Create an account

Very important

  • To access the important data of the forums, you must be active in each forum and especially in the leaks and database leaks section, send data and after sending the data and activity, data and important content will be opened and visible for you.
  • You will only see chat messages from people who are at or below your level.
  • More than 500,000 database leaks and millions of account leaks are waiting for you, so access and view with more activity.
  • Many important data are inactive and inaccessible for you, so open them with activity. (This will be done automatically)


Thread Rating:
  • 252 Vote(s) - 3.58 Average
  • 1
  • 2
  • 3
  • 4
  • 5
Can PTEST be used to test if two registers are both zero or some other condition?

#1
What can you do with [SSE4.1 `ptest`][1] other than testing if a single register is all-zero?

Can you use a combination of SF and CF to test anything useful about two unknown input registers?

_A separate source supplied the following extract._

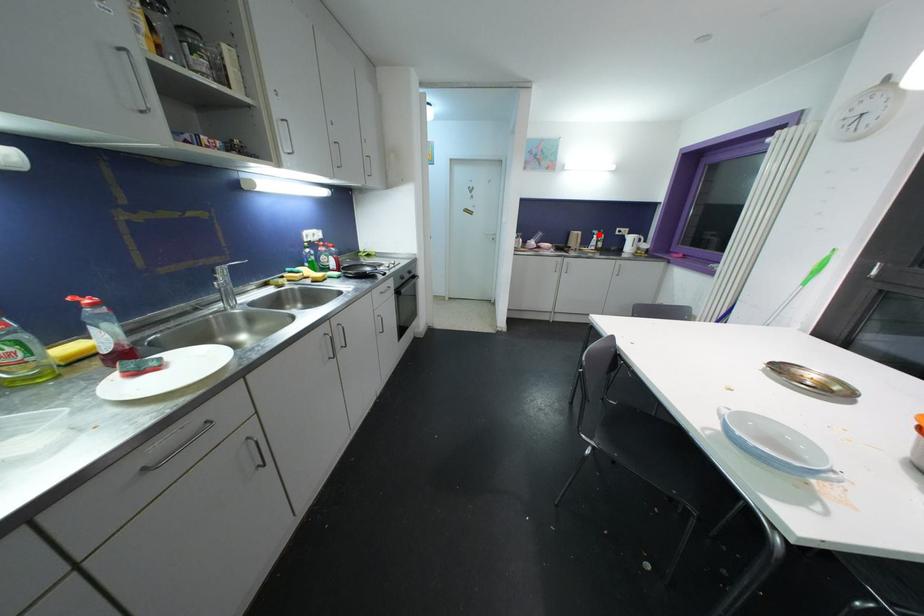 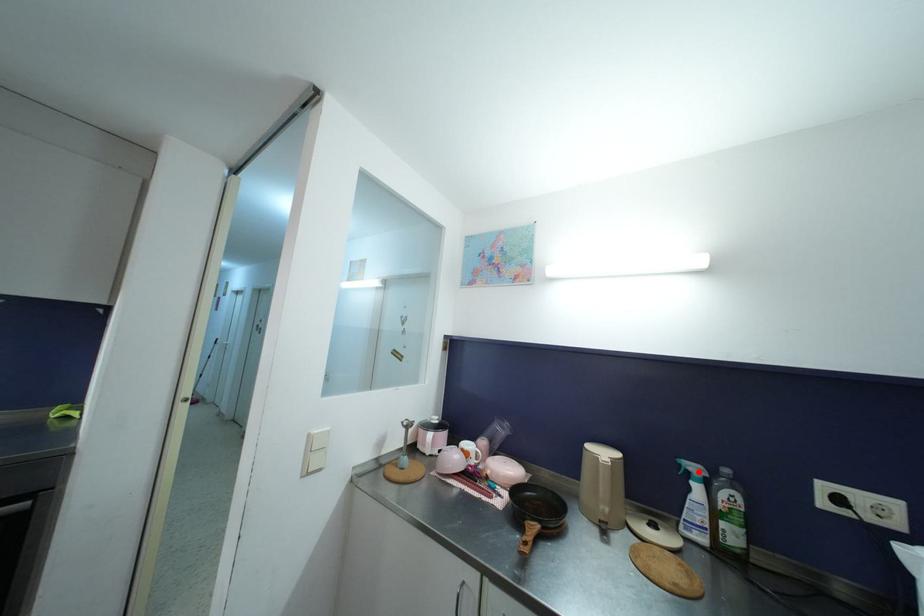 I am providing you with two images of the same scene from different viewpoints. A red point is marked on the first image and another point is marked on the second image. Is the marked point in image1 the same physical position as the marked point in image2?

Yes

What is PTEST good for? You'd think it would be good for checking the result of a packed-compare (like PCMPEQD or CMPPS), but at least on Intel CPUs, [it costs more uops to compare-and-branch using PTEST + JCC than with PMOVMSK(B/PS/PD) + macro-fused CMP+JCC.][2]

See also

[To see links please register here]



[1]:

[To see links please register here]

[2]:

[To see links please register here]

Reply

#2
No, unless I'm missing something clever, `ptest` with two unknown registers is generally not useful for checking some property about both of them. (Other than obvious stuff you'd already want a bitwise-AND for, like intersection between two bitmaps).

To test two registers for both being all-zero, OR them together and PTEST that against itself.

----

`ptest xmm0, xmm1` produces two results:

* ZF = is `xmm0 & xmm1` all-zero?
* CF = is `(~xmm0) & xmm1` all-zero?

**If the second vector is all-zero, the flags don't depend at all on the bits in the first vector.**

It may be useful to think of the "is-all-zero" checks as a `NOT(bitwise horizontal-OR())` of the AND and ANDNOT results. But probably not, because that's too many steps for my brain to think through easily. That sequence of vertical-AND and then horizontal-OR does maybe make it easier to understand why PTEST doesn't tell you much about a combination of two unknown registers, just like the integer TEST instruction.

Here's a truth table for a 2-bit `ptest a,mask`. Hopefully this helps in thinking about mixes of zeros and ones with 128b inputs.

Note that `CF(a,mask) == ZF(~a,mask)`.

a mask ZF CF
00 00 1 1
01 00 1 1
10 00 1 1
11 00 1 1

00 01 1 0
01 01 0 1
10 01 1 0
11 01 0 1

00 10 1 0
01 10 1 0
10 10 0 1
11 10 0 1

00 11 1 0
01 11 0 0
10 11 0 0
11 11 0 1

---

[Intel's intrinsics guide lists 2 interesting intrinsics for it][1]. Note the naming of the args: `a` and `mask` are a clue that they tell you about the parts of `a` selected by a known AND-mask.

* `_mm_test_mix_ones_zeros (__m128i a, __m128i mask)`: returns `(ZF == 0 && CF == 0)`
* `_mm_test_all_zeros (__m128i a, __m128i mask)`: returns `ZF`

There's also the more simply-named versions:

* `int _mm_testc_si128 (__m128i a, __m128i b)`: returns `CF`
* `int _mm_testnzc_si128 (__m128i a, __m128i b)`: returns `(ZF == 0 && CF == 0)`
* `int _mm_testz_si128 (__m128i a, __m128i b)`: returns `ZF`

There are AVX2 `__m256i` versions of those intrinsics, but the guide only lists the all_zeros and mix_ones_zeros alternate-name versions for `__m128i` operands.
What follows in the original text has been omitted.